Était-ce cela mourir ?
Mais non, il était toujours agenouillé, les yeux fixés sur celle qu’il aimait. La foule s’était brusquement tue et un grand silence ébahi régnait sur la Grande Cour. Il entendit un grognement dépité et leva le regard pour voir le visage embarrassé du bourreau. Que se passait-il donc ?
Le colosse se tourna légèrement vers un point que Nicholas, dans sa position, ne pouvait voir.
« Fais ton office ! Recommence ! » fit une voix.
L’évêque ! Celui qui avait condamné Nicholas.
Le sorcier sentit alors le froid de la lame le traverser tandis que le bourreau la retirait des chairs. Une atroce douleur la suivit ainsi qu’un nouveau flot de sang, hébétant Nicholas sans toutefois lui offrir le luxe de l’inconscience.
L’idiot, le maladroit, ce butor de bourreau avait mal porté son coup !
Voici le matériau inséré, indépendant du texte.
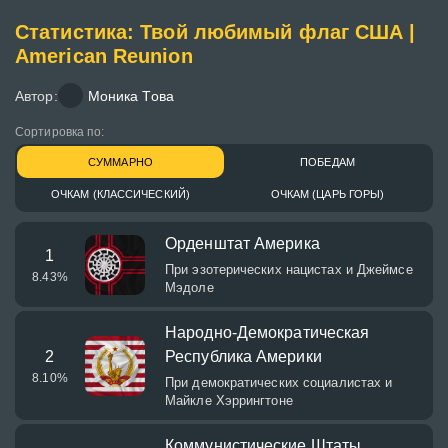
Статистика: Твой любимый флаг США |
American Reunion
Автор:
᠌Моника Това
Сортировка по:
СУММАРНО
ПОБЕДАМ
ОЧКАМ (КЛАССИЧЕСКИЙ)
ОЧКАМ (ЦАРЬ ГОРЫ)
Орденштат Америка
1
При эзотерических нацистах и Джеймсе
8.43
%
Мэдоле
Народно-Демократическая
2
Республика Америки
8.10
%
При демократических социалистах и
Майкле Хэррингтоне
Коммунистические Штаты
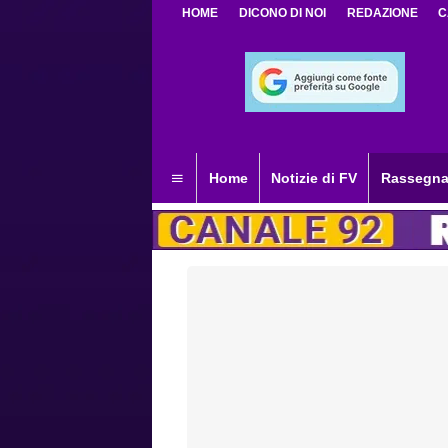
HOME
DICONO DI NOI
REDAZIONE
C
Home
Notizie di FV
Rassegna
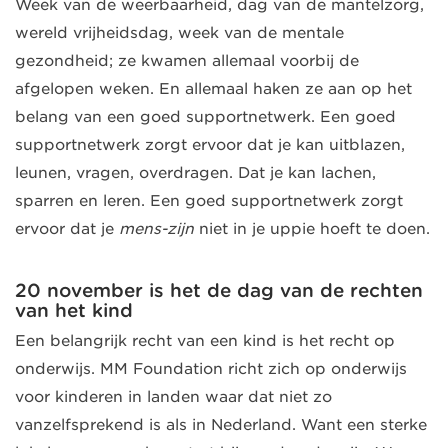
Week van de weerbaarheid, dag van de mantelzorg,
wereld vrijheidsdag, week van de mentale
gezondheid; ze kwamen allemaal voorbij de
afgelopen weken. En allemaal haken ze aan op het
belang van een goed supportnetwerk. Een goed
supportnetwerk zorgt ervoor dat je kan uitblazen,
leunen, vragen, overdragen. Dat je kan lachen,
sparren en leren. Een goed supportnetwerk zorgt
ervoor dat je
mens-zijn
niet in je uppie hoeft te doen.
20 november is het de dag van de rechten
van het kind
Een belangrijk recht van een kind is het recht op
onderwijs. MM Foundation richt zich op onderwijs
voor kinderen in landen waar dat niet zo
vanzelfsprekend is als in Nederland. Want een sterke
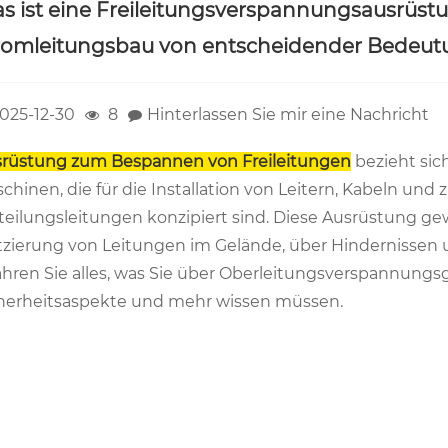
s ist eine Freileitungsverspannungsausrüstu
romleitungsbau von entscheidender Bedeut
025-12-30
8
Hinterlassen Sie mir eine Nachricht
rüstung zum Bespannen von Freileitungen
bezieht si
chinen, die für die Installation von Leitern, Kabeln un
teilungsleitungen konzipiert sind. Diese Ausrüstung gew
tzierung von Leitungen im Gelände, über Hindernissen 
ahren Sie alles, was Sie über Oberleitungsverspannungs
herheitsaspekte und mehr wissen müssen.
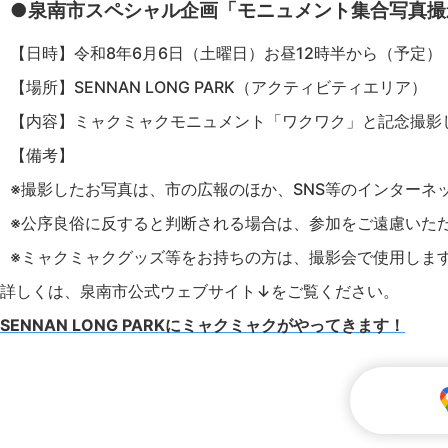
●泉南市スペシャル企画「モニュメント集合写真撮
【日時】令和8年6月6日（土曜日）お昼12時半から（予定
【場所】SENNAN LONG PARK（アクティビティエリア）
【内容】ミャクミャクモニュメント「ワクワク」と記念撮影
【備考】
※撮影したお写真は、市の広報のほか、SNS等のインターネ
※公序良俗に反すると判断される場合は、参加をご遠慮いた
※ミャクミャクグッズ等をお持ちの方は、撮影会で使用しま
詳しくは、泉南市公式ウェブサイト↓をご覧ください。
SENNAN LONG PARKにミャクミャクがやってきます！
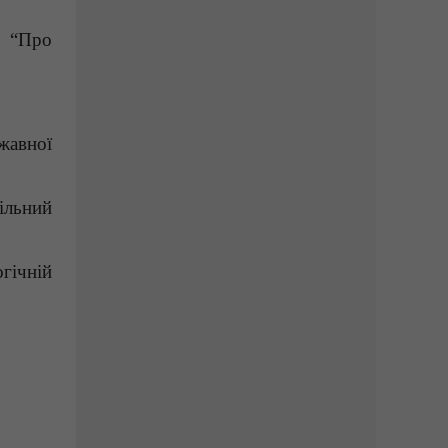
9 “Про
жавної
ільний
гічній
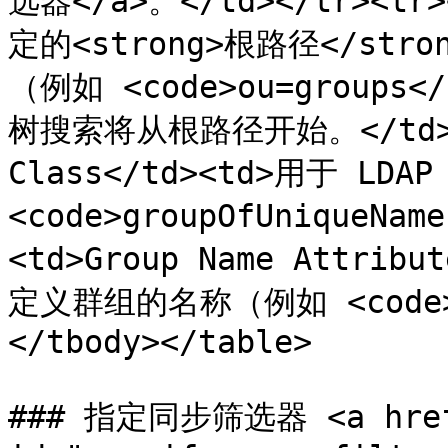
选器</a>。</td></tr><tr>
定的<strong>根路径</st
（例如 <code>ou=group
树搜索将从根路径开始。</td></tr
Class</td><td>用于 L
<code>groupOfUniqueNam
<td>Group Name Attr
定义群组的名称（例如 <code>na
</tbody></table>

### 指定同步筛选器 <a href="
Le colosse frappa. Et frappa encore. Et chaque fois, comme si une magie inconsciente le protégeait, la hache ne faisait qu’entailler profondément sans trancher.
Douze.
Treize.
Nombre de spectateurs, pourtant habitués aux supplices, s’étaient enfuis pour vomir à l’extérieur. Les autres, ceux qui avaient hurlé au bucher, montraient à présent de la pitié.
Vingt-huit.
Vingt-neuf.
Chaque coup était moins bien porté que le précédent. Comme si le colosse perdait progressivement confiance en lui.
Trente-cinq.
Trente-six.
Elle avait le visage enfoui dans l’épaule de son mari, blême. A chaque fois que le couperet tombait, elle lançait un bref coup d’œil aussitôt détourné.
Quarante-trois.
Quarante-quatre.
Nicholas était parti au-delà de la souffrance. Il contemplait son exécution avec détachement et ironie. A la douleur physique s’ajoutait l’incommensurable et insupportable honte du ridicule.
Quarante-cinq.
La lame traversa la colonne vertébrale et se planta dans le bois.
Un soupir soulagé traversa la foule. Enfin, les souffrances de Sir Nicholas de Mimsy-Porpington avaient pris fin.
Le bourreau, le visage rougi par le sang et la honte, souleva sa hache émoussée pour la rendre à son assistant en tremblant. A la surprise générale, la tête du sorcier ne roula pas au sol mais resta stupidement attachée à son corps, retenue par un lambeau de peau.
Nicholas se tenait au bord de l’abîme. Il n’avait qu’un pas à faire, une toute petite décision à prendre pour plonger dans l’inconnu où se trouvaient certainement le repos et le soulagement. Il était un Gryffindor* ! Il ne manquait ni de courage, ni de curiosité.
Il tendait la main en avant, vers ce néant qui l’attirait, quand il entendit appeler son nom avec douleur.
Elle l’appelait, le suppliait de revenir auprès d’elle.
Il lui avait juré un amour éternel ; il ne pouvait l’abandonner.
Il tourna le dos à l’aventure, à la mort, et repartit vers le monde des vivants.